Mit 94 Millionen Euro wurden die Umweltauswirkungen durch Wasserverbrauch und Treibhausgase von PUMA im Mai 2011 beziffert. Das ist bereits die Hälfte des Profits des Unternehmens. Nach der Einbeziehung der drei neuen Umweltvariablen steigen die Kosten auf 145 Millionen Euro an. Wie bei den ersten Aspekten fallen auch bei Landnutzung, Abfall und Luftverschmutzung die Hauptkosten auf den untersten drei Produktionsstufen, insbesondere bei der Herstellung von Rohmaterialien an. Auf diese Stufen hat PUMA nach eigenen Angaben am wenigsten Einfluss, da die Produktion fast komplett ausgelagert wurde.

"PUMA hat einen guten ersten Schritt gemacht und sagt offen, dass die Ergebnisse weiter verfeinert werden müssen. Insbesondere ist PUMAs Rechnung aber begrüßenswert, weil die Umwelteinwirkungen gemessen werden, die monetäre Bewertung sollte nur das Sahnehäubchen sein.", sagt Tobias Hartmann, Projektmanager bei der Umweltstiftung Global Nature Fund.

Die große Frage lautet nun: Was nun?

PUMA hat sich als Pionier der ökologischen Gewinn- und Verlustrechnung positioniert. Doch was macht das Unternehmen nun mit den Ergebnissen?

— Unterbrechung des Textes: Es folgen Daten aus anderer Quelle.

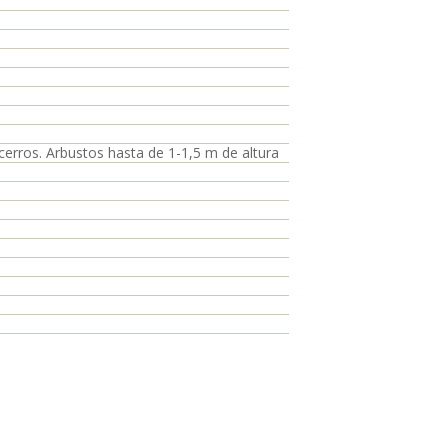
 cerros. Arbustos hasta de 1-1,5 m de altura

Puma kann die Ergebnisse zur weiteren Reduzierung der Umweltauswirkungen in der Produktion und Beschaffung nutzen. Ein nächster Schritt könnte die Berechnung der Umweltkosten einzelner Produkte sein. Wenn diese Kosten zumindest teilweise an die Kunden weitergegeben werden, bewirkt dies eine Änderung im Konsumverhalten, aber würde auch das einzelne Unternehmen auf den Markt benachteiligen, da der Markt eben diese Kosten nicht internalisiert hat.

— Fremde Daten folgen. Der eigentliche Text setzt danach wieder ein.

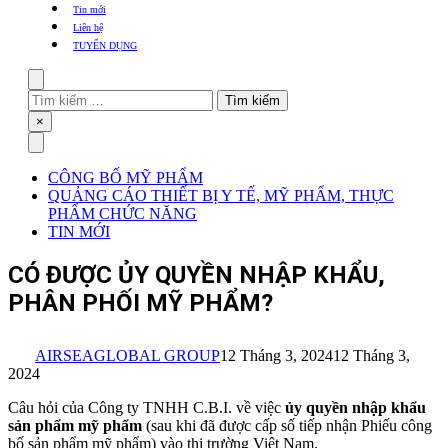
khẩu
Tin mới
TBYT
Liên hệ
TUYỂN DỤNG
Search
Tìm
kiếm
Close
×
cho:
Menu
CÔNG BỐ MỸ PHẨM
QUẢNG CÁO THIẾT BỊ Y TẾ, MỸ PHẨM, THỰC
PHẨM CHỨC NĂNG
TIN MỚI
CÓ ĐƯỢC ỦY QUYỀN NHẬP KHẨU,
PHÂN PHỐI MỸ PHẨM?
AIRSEAGLOBAL GROUP
12 Tháng 3, 2024
12 Tháng 3,
2024
Câu hỏi của Công ty TNHH C.B.I. về việc
ủy quyền nhập khẩu
sản phẩm mỹ phẩm
(sau khi đã được cấp số tiếp nhận Phiếu công
bố sản phẩm mỹ phẩm) vào thị trường Việt Nam.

"Eine Internalisierung der Kosten oder einen vollständigen Ausgleich der Umweltschäden wird es kaum geben. Kein Unternehmen wird hierbei einen Alleingang wagen", glaubt Tobias Hartmann.

Der Global Nature Fund fordert die Einführung einer verpflichtenden ökologischen Gewinn- und Verlustrechnung für wesentliche Umweltaspekte wie Landverbrauch, Wasser oder CO2. Wenn diese Forderung sich realisiert, kann PUMA jedenfalls entspannt dem entgegen sehen, denn diese Aufgabe hat PUMA bereits sich gestellt. Es zeigt deutlich, die Grenzen der Freiwilligkeit und PUMA hat gemacht, was eben möglich war bzw. ist. Sicher, man kann da und dort Berechnungen verbessern, Methoden verfeinern und ähnliches mehr. Aber dies sind keine grundsätzlichen Einwände mehr. Jetzt geht es wohl darum, einen neuen gesellschaftlichen Rahmen zu finden, der künftig ökologische Kosten in die GuV internalisiert und dies geht nur über entsprechende finanzpolitische Gesetze und Vorschriften. Und hier hat sich PUMA ohne Zweifel einen strategischen Wissensvorsprung verschafft.